**WHAT TO WORK ON**
Reproduce the records word for word, with nothing left out.

[Stored items]

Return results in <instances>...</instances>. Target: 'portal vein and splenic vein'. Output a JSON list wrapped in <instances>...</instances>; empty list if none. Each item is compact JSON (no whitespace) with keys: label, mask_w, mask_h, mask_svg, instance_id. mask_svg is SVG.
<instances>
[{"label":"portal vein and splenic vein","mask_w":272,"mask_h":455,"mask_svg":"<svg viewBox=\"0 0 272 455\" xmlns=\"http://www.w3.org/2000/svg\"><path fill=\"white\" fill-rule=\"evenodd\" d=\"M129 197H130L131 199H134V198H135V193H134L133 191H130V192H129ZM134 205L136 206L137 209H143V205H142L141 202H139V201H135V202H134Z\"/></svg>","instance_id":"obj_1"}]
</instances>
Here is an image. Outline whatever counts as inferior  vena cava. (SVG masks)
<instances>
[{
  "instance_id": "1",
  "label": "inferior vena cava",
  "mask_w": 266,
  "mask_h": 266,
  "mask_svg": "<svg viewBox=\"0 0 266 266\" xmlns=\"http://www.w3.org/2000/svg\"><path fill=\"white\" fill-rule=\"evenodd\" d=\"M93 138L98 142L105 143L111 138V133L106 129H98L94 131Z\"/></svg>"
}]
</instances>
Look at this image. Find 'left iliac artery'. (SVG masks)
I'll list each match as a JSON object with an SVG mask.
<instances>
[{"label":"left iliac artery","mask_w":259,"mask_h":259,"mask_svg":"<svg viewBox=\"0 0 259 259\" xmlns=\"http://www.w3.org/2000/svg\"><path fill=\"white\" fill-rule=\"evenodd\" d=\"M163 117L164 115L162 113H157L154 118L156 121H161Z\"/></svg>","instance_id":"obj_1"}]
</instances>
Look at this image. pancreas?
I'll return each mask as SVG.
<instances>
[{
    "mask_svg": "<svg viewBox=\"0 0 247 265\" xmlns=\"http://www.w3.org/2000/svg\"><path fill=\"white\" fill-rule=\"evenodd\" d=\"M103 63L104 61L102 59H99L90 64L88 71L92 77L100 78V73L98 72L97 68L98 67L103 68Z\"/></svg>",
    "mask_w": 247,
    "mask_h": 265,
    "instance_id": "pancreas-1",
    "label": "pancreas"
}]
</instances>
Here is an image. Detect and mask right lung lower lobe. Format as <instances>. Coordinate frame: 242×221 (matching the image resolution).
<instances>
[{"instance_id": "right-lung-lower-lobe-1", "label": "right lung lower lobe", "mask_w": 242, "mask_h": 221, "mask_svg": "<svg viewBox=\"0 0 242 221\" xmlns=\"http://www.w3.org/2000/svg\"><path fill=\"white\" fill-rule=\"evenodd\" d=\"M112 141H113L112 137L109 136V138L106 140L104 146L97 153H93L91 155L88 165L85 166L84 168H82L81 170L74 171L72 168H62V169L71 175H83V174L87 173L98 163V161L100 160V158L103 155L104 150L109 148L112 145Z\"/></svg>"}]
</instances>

**TASK SOLUTION**
Return results in <instances>...</instances>. Target: 'portal vein and splenic vein'. Output a JSON list wrapped in <instances>...</instances>; empty list if none. Each item is compact JSON (no whitespace) with keys: label, mask_w, mask_h, mask_svg, instance_id. mask_svg is SVG.
<instances>
[{"label":"portal vein and splenic vein","mask_w":272,"mask_h":455,"mask_svg":"<svg viewBox=\"0 0 272 455\" xmlns=\"http://www.w3.org/2000/svg\"><path fill=\"white\" fill-rule=\"evenodd\" d=\"M129 197H130L131 199H134V198H135V193H134L133 191H130V192H129ZM134 205L136 206L137 209H143V205H142L141 202H139V201H135V202H134Z\"/></svg>","instance_id":"obj_1"}]
</instances>
Here is an image. Outline whatever counts as inferior  vena cava. (SVG masks)
<instances>
[{
  "instance_id": "1",
  "label": "inferior vena cava",
  "mask_w": 266,
  "mask_h": 266,
  "mask_svg": "<svg viewBox=\"0 0 266 266\" xmlns=\"http://www.w3.org/2000/svg\"><path fill=\"white\" fill-rule=\"evenodd\" d=\"M93 138L98 142L105 143L111 138V133L106 129H98L94 131Z\"/></svg>"
}]
</instances>
Look at this image. Find 'left iliac artery'. (SVG masks)
I'll list each match as a JSON object with an SVG mask.
<instances>
[{"label":"left iliac artery","mask_w":259,"mask_h":259,"mask_svg":"<svg viewBox=\"0 0 259 259\" xmlns=\"http://www.w3.org/2000/svg\"><path fill=\"white\" fill-rule=\"evenodd\" d=\"M163 117L164 115L162 113H157L154 118L156 121H161Z\"/></svg>","instance_id":"obj_1"}]
</instances>
Look at this image. pancreas?
I'll return each mask as SVG.
<instances>
[{
    "mask_svg": "<svg viewBox=\"0 0 247 265\" xmlns=\"http://www.w3.org/2000/svg\"><path fill=\"white\" fill-rule=\"evenodd\" d=\"M103 63L104 61L102 59H99L90 64L88 71L92 77L100 78V73L98 72L97 68L98 67L103 68Z\"/></svg>",
    "mask_w": 247,
    "mask_h": 265,
    "instance_id": "pancreas-1",
    "label": "pancreas"
}]
</instances>
Here is an image. Detect and mask right lung lower lobe. Format as <instances>. Coordinate frame: 242×221 (matching the image resolution).
<instances>
[{"instance_id": "right-lung-lower-lobe-1", "label": "right lung lower lobe", "mask_w": 242, "mask_h": 221, "mask_svg": "<svg viewBox=\"0 0 242 221\" xmlns=\"http://www.w3.org/2000/svg\"><path fill=\"white\" fill-rule=\"evenodd\" d=\"M112 141H113L112 137L109 136V138L106 140L104 146L97 153H93L91 155L88 165L85 166L84 168H82L81 170L74 171L72 168H62V169L71 175H83V174L87 173L98 163V161L100 160V158L103 155L104 150L109 148L112 145Z\"/></svg>"}]
</instances>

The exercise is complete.